**WHAT TO PRODUCE:** Below are records; report how many of their lines contain the word "Centre", giving only the number.
Start of SUPPLIED INFORMATION
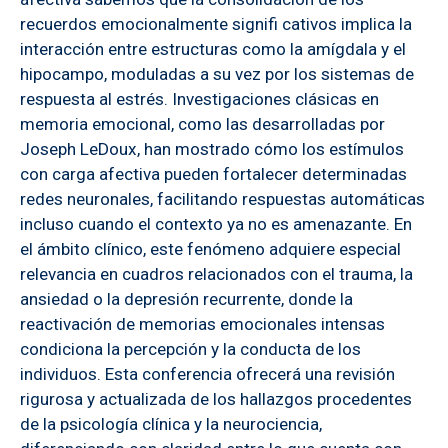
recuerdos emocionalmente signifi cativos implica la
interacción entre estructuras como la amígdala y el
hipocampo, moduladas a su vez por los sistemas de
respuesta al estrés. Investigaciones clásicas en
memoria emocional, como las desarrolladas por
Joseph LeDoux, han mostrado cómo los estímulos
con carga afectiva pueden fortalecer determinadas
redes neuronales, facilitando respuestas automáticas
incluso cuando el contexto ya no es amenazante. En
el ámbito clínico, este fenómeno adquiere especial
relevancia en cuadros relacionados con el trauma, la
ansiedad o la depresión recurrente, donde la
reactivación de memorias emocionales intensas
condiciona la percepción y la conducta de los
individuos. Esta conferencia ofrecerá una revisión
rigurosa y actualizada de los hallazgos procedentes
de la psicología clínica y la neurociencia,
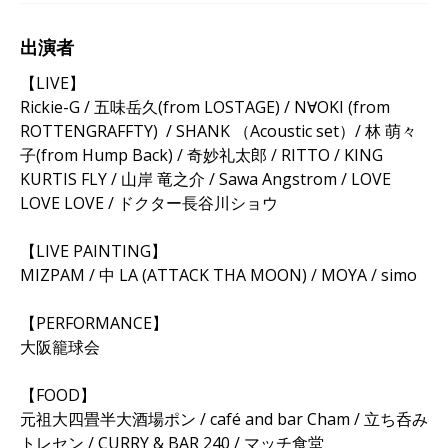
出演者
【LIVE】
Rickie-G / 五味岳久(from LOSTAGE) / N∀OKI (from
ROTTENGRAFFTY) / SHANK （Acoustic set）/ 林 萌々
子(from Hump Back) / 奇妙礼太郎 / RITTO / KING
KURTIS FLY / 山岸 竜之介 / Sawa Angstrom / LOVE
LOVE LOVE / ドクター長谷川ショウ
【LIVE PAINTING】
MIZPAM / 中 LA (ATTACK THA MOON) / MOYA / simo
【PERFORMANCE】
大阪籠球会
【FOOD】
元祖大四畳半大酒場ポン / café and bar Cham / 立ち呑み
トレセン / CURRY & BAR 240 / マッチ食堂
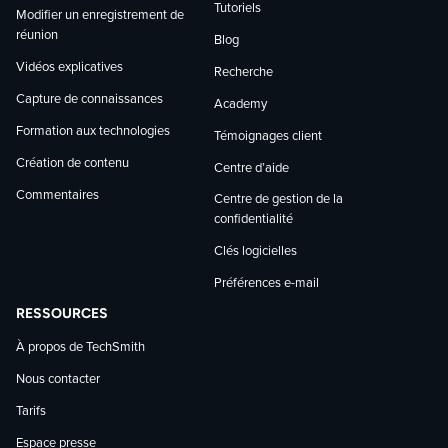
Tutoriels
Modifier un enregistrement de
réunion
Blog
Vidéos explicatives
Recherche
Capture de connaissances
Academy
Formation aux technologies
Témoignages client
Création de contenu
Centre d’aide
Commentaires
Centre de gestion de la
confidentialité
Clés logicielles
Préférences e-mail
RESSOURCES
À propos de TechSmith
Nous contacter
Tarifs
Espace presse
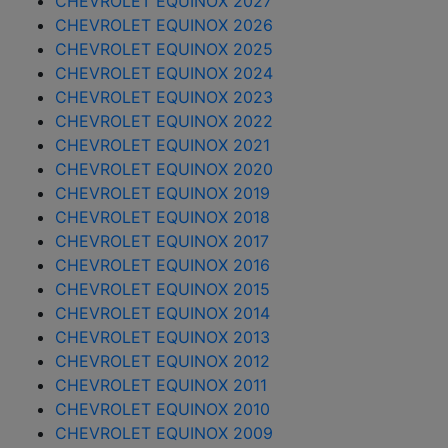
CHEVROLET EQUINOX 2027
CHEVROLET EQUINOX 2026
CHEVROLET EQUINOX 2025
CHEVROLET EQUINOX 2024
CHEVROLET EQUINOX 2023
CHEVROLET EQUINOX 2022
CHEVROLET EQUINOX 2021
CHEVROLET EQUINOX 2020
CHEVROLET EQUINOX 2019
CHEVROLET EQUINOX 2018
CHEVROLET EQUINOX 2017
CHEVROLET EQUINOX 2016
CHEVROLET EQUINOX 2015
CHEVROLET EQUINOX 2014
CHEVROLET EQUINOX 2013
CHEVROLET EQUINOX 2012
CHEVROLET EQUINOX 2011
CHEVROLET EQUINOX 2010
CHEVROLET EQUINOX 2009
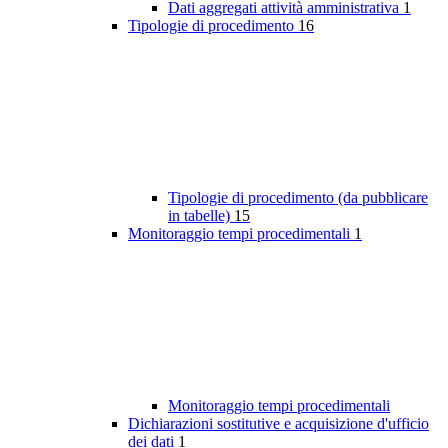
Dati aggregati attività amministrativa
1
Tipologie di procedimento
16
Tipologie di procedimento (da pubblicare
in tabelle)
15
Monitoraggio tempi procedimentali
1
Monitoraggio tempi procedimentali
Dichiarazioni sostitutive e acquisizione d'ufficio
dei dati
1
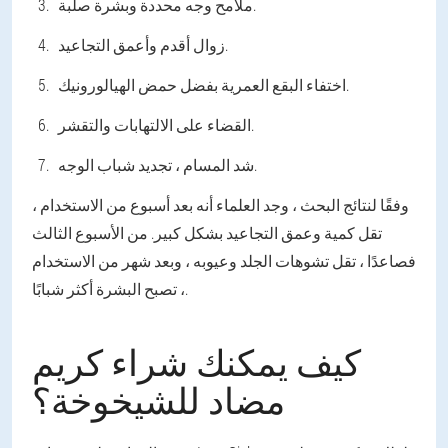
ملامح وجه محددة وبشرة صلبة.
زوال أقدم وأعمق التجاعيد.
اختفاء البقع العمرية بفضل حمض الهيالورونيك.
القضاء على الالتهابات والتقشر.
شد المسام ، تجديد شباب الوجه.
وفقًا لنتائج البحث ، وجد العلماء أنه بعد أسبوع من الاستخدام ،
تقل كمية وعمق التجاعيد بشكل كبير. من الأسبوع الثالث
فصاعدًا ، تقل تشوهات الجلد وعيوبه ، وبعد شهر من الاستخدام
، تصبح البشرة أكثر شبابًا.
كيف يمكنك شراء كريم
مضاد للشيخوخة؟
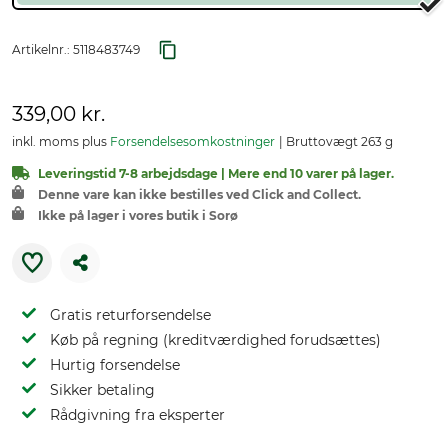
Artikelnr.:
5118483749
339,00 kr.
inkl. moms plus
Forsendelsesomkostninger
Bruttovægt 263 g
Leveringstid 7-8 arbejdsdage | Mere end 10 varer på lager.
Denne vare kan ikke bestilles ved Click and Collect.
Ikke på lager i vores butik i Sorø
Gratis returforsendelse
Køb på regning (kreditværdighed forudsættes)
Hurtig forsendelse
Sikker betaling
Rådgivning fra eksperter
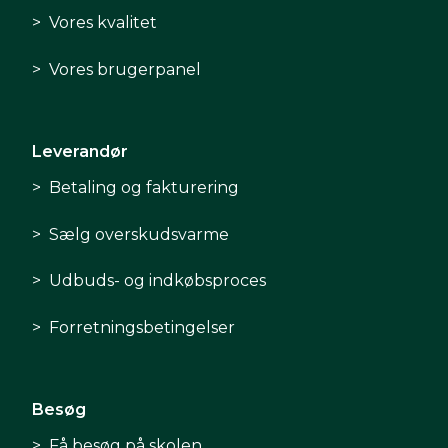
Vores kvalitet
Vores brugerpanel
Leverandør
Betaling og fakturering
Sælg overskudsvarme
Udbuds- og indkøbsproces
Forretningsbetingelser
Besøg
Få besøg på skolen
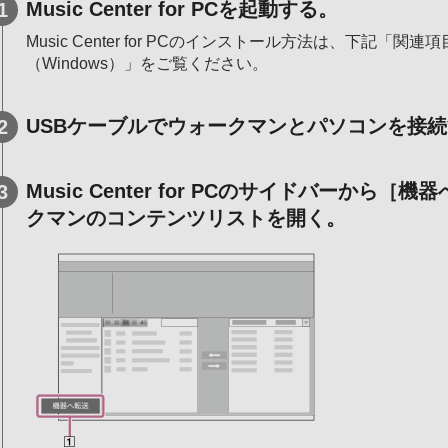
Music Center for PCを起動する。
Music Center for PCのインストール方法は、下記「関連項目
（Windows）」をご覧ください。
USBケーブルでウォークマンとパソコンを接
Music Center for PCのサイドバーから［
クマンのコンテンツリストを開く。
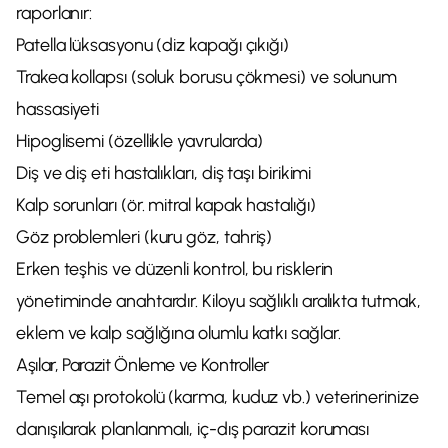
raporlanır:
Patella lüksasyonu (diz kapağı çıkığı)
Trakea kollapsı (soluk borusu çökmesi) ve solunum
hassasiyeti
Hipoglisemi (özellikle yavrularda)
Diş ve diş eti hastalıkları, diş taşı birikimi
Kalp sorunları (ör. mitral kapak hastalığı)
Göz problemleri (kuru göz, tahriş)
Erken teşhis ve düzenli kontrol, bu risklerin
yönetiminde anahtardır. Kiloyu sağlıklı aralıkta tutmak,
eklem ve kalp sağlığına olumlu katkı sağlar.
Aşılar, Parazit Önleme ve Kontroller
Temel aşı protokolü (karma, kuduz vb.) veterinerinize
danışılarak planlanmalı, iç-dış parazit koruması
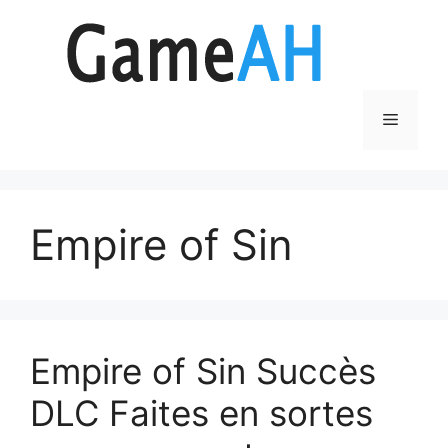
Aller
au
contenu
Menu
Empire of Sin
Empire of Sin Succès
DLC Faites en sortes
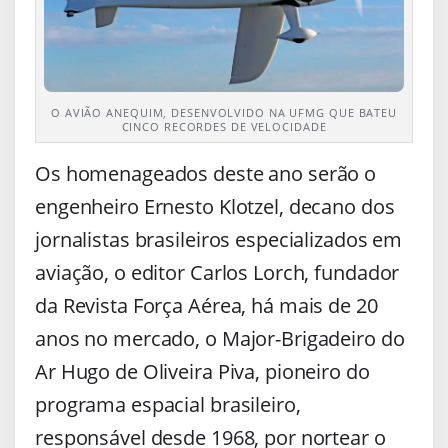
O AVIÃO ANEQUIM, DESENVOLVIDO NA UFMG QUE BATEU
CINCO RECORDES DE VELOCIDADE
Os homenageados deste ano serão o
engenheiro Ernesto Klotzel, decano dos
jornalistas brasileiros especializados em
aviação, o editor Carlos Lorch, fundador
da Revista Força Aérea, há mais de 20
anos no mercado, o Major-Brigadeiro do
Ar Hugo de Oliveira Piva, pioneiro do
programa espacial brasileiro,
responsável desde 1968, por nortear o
End of SUPPLIED INFORMATION
**FINISHED TASK:** 2